▸ **BRIEF**:
Nothing but the lines below from the one with "pleine crise après l’" through the one with "HYP.III.107" should be output, each exactly as given, and no pictures.

▸ **EXERCISE INPUT**:

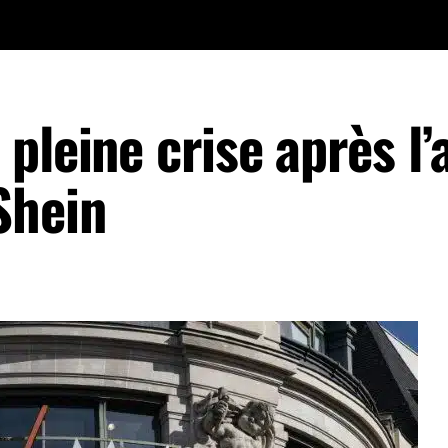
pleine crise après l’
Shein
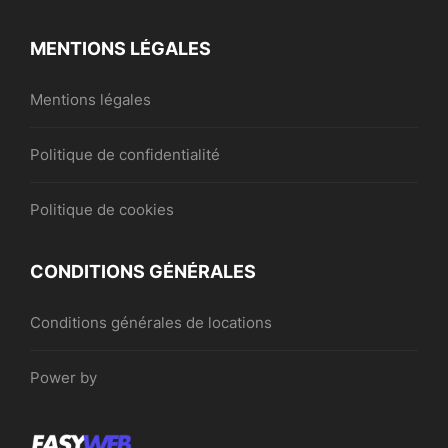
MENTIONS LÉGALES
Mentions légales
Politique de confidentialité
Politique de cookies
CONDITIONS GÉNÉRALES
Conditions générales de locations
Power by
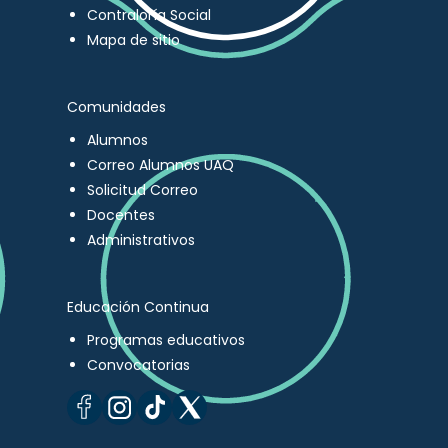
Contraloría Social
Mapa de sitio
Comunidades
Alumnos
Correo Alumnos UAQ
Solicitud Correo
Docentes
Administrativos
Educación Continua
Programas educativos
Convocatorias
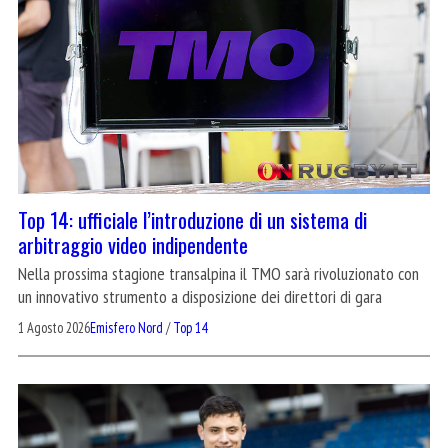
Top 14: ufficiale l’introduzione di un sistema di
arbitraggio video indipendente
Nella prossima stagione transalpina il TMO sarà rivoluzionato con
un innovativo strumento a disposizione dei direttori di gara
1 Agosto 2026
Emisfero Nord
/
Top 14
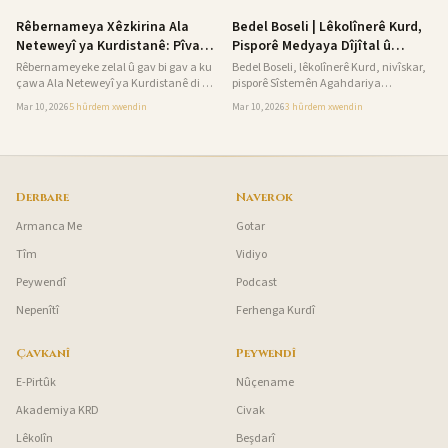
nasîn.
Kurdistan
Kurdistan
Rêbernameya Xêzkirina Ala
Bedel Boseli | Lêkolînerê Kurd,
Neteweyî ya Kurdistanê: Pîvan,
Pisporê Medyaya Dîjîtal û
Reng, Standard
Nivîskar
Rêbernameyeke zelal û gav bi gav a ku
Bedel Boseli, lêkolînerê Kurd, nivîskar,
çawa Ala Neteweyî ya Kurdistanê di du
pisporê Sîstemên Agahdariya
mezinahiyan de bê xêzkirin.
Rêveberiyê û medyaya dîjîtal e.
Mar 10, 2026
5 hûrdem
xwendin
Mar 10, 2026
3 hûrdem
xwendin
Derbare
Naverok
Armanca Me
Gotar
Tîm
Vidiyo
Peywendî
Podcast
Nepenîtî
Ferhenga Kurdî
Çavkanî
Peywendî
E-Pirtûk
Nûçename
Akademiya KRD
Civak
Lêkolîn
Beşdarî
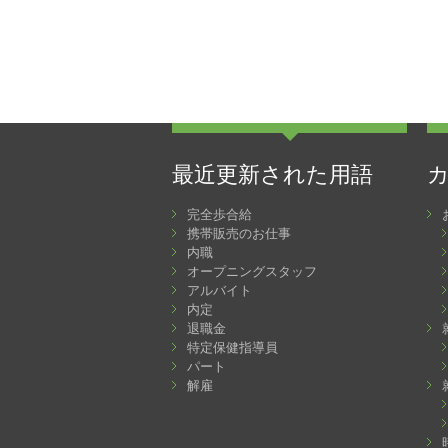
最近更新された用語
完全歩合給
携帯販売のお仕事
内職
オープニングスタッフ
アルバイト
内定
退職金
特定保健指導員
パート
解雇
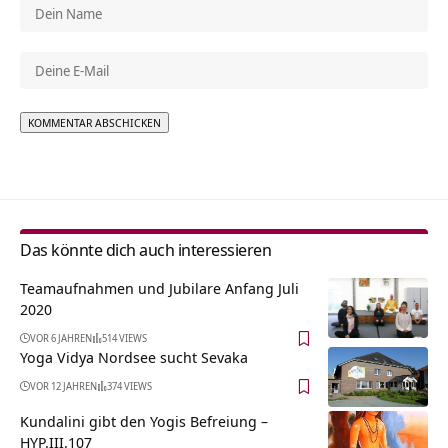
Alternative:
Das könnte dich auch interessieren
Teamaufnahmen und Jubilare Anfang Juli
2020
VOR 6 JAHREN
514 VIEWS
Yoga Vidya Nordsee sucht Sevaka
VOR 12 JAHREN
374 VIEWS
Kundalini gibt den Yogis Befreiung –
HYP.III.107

==

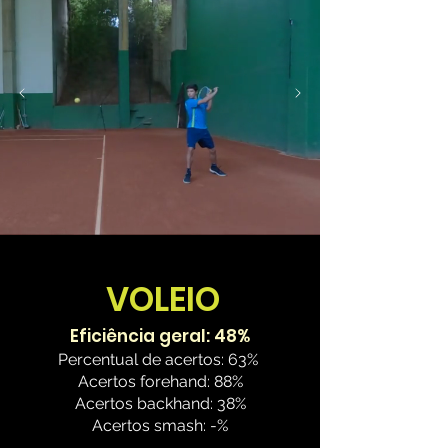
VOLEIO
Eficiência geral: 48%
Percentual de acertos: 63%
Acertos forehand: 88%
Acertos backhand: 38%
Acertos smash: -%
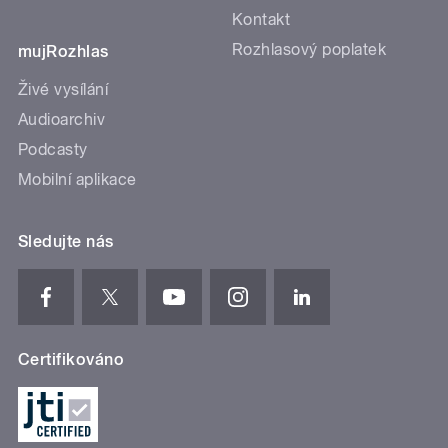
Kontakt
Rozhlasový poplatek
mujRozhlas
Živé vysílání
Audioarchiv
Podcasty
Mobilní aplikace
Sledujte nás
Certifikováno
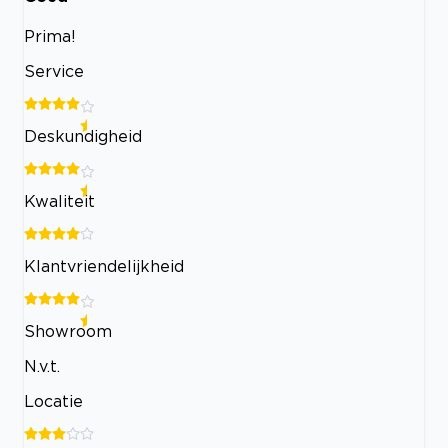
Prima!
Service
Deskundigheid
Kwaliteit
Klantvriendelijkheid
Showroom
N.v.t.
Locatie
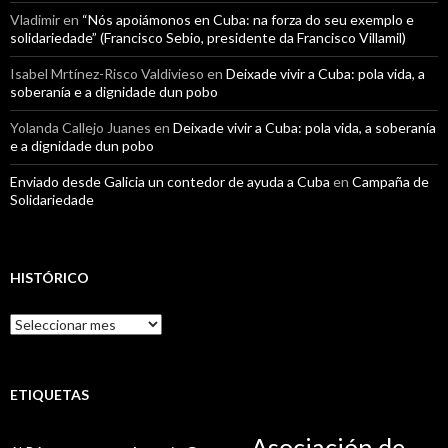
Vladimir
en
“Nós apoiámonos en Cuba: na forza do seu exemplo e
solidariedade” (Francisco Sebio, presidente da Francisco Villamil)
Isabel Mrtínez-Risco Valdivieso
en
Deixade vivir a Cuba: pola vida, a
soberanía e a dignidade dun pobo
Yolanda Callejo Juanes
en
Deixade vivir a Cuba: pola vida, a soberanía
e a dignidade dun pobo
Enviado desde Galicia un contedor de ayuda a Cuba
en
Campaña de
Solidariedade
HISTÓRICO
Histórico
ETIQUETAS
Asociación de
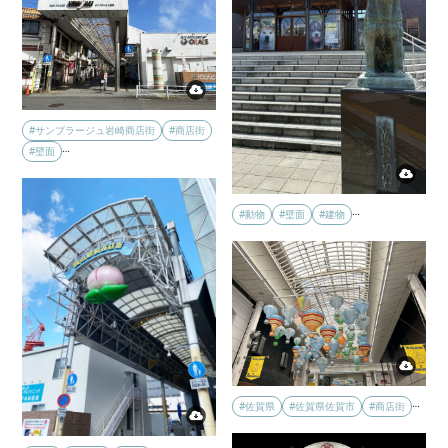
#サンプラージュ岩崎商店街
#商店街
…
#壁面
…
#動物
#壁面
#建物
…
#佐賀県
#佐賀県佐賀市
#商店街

▸ **RESPONSE FOR THIS EXERCISE**:
pleine crise après l’
Shein
MENTIONS LÉGALES
Mentions légales
Politique de confidentialité
Politique de cookies
CONDITIONS GÉNÉRALES
Conditions générales de locations
Power by
Contraloría Social
Mapa de sitio
Comunidades
Alumnos
Correo Alumnos UAQ
Solicitud Correo
Docentes
Administrativos
Educación Continua
Programas educativos
Convocatorias
Top 14: ufficiale l’introduzione di un sistema di
arbitraggio video indipendente
Nella prossima stagione transalpina il TMO sarà rivoluzionato con
un innovativo strumento a disposizione dei direttori di gara
1 Agosto 2026
Emisfero Nord
/
Top 14
nasîn.
Kurdistan
Kurdistan
Rêbernameya Xêzkirina Ala
Bedel Boseli | Lêkolînerê Kurd,
Neteweyî ya Kurdistanê: Pîvan,
Pisporê Medyaya Dîjîtal û
Reng, Standard
Nivîskar
Rêbernameyeke zelal û gav bi gav a ku
Bedel Boseli, lêkolînerê Kurd, nivîskar,
çawa Ala Neteweyî ya Kurdistanê di du
pisporê Sîstemên Agahdariya
mezinahiyan de bê xêzkirin.
Rêveberiyê û medyaya dîjîtal e.
Mar 10, 2026
5 hûrdem
xwendin
Mar 10, 2026
3 hûrdem
xwendin
Derbare
Naverok
Armanca Me
Gotar
Tîm
Vidiyo
Peywendî
Podcast
Nepenîtî
Ferhenga Kurdî
Çavkanî
Peywendî
E-Pirtûk
Nûçename
Akademiya KRD
Civak
Lêkolîn
Beşdarî
最近更新された用語
完全歩合給
携帯販売のお仕事
内職
オープニングスタッフ
アルバイト
内定
退職金
特定保健指導員
パート
解雇
Alternative:
Das könnte dich auch interessieren
Teamaufnahmen und Jubilare Anfang Juli
2020
VOR 6 JAHREN
514 VIEWS
Yoga Vidya Nordsee sucht Sevaka
VOR 12 JAHREN
374 VIEWS
Kundalini gibt den Yogis Befreiung –
HYP.III.107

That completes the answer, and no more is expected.